• http://www.ezwebsitemonitoring.com/ ezaaron

    Nice post Danny.. I’ll take some credit here as I posted this over at the EZ Website Monitoring blog about 15 minutes before it actually went live. At that time, it was still 404. I’m sure you didn’t hear about it from me though, but I figured I could gloat anyway :)

    This is a big deal for Bing and a big blow to Google. It would not surprise me if the deal was non-exclusive though. I sure hope Google gets in on this action, or else they could stand to lose a decent amount of market share to Bing, which is not my favorite search engine (Yet..)

  • http://upsmack.com NateSchubert

    How big of a deal is it really for Bing if people are able to do this on Twitter? I know that there’s likely a difference between Facebook users who spend much more of their time there than elsewhere online and Twitter users who check in or use external apps to access their communicae but still. I can do this exact same thing on Twitter. Is this going to cause any duplicate content issues?

    I will say I’m very impressed with the real-time aspect. My tweet about Royce Gracie being the king of the octagon (UFC) was there within 5 minutes. Impressive! But useful? I don’t know.
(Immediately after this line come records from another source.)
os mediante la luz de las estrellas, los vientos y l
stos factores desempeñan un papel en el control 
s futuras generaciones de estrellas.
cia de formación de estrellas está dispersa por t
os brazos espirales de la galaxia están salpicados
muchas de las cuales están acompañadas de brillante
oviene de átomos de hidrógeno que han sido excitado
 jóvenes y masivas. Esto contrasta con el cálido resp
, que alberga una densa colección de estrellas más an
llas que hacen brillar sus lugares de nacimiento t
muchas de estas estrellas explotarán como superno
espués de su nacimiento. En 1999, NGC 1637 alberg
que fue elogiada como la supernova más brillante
  • http://www.antezeta.com/blog/ Sean Carlos

    I’m curious to know the details about the business side of the deal.

    Is twitter being compensated for the indexing and retrieval attention Bing (and Google?) is giving them?
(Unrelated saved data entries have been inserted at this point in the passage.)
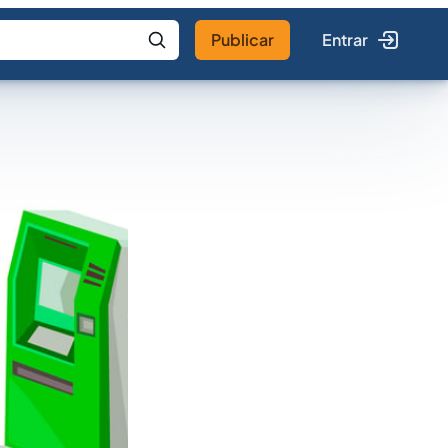
Publicar
Entrar
 IA
Buscar no Jus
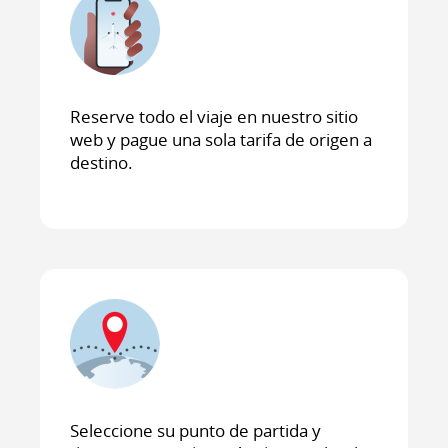
Reserve todo el viaje en nuestro sitio
web y pague una sola tarifa de origen a
destino.
Seleccione su punto de partida y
    If so, that would seem to set a precedent (the AP content hosting deal aside). Why shouldn’t other content rich sites not receive payment from search engines? As you have written many times, newspapers worldwide seem to think they should be paid (The Italian Newspaper association is pressing its case by arguing that Google has a monopoly position – leading to a search of Google’s Italian office, oh dear).
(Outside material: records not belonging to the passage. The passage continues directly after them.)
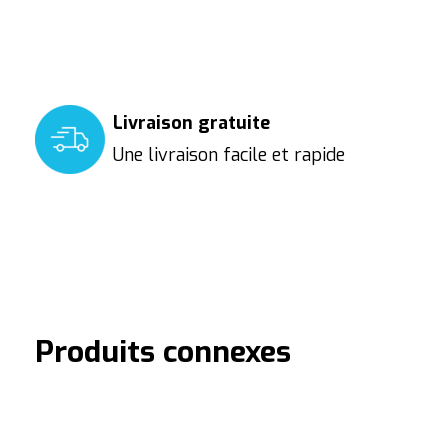
Livraison gratuite
Une livraison facile et rapide
Produits connexes
Carousel items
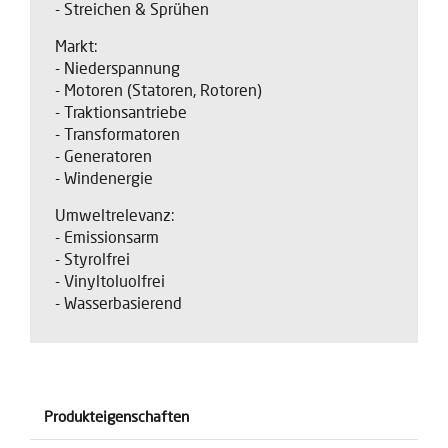
- Streichen & Sprühen
Markt:
- Niederspannung
- Motoren (Statoren, Rotoren)
- Traktionsantriebe
- Transformatoren
- Generatoren
- Windenergie
Umweltrelevanz:
- Emissionsarm
- Styrolfrei
- Vinyltoluolfrei
- Wasserbasierend
Produkteigenschaften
    Sure, there are some differences. It would be hard for Google/Bing to argue fair use exception of a tweet when 140 characters are already snippet size – not much sampling to do here. Yet, unlike the newspapers (attribution problems aside), twitter’s content is created by the service users – who retain moral, if not legal, copyright to the original work they created. Now I wouldn’t argue that twitter doesn’t deserve to be compensated for the expense of creating and running the twitter platform. But if indeed twitter is being compensated, every site owner with an xml firehose should be compensated, perhaps in basis of click-through.

  • http://www.johnvasko.com johnvasko

    How will Bing indexing tweets affect SEO best practices? Is there another post related to that? Will marketers attempt to optimize tweets and will they be archived indefinitely?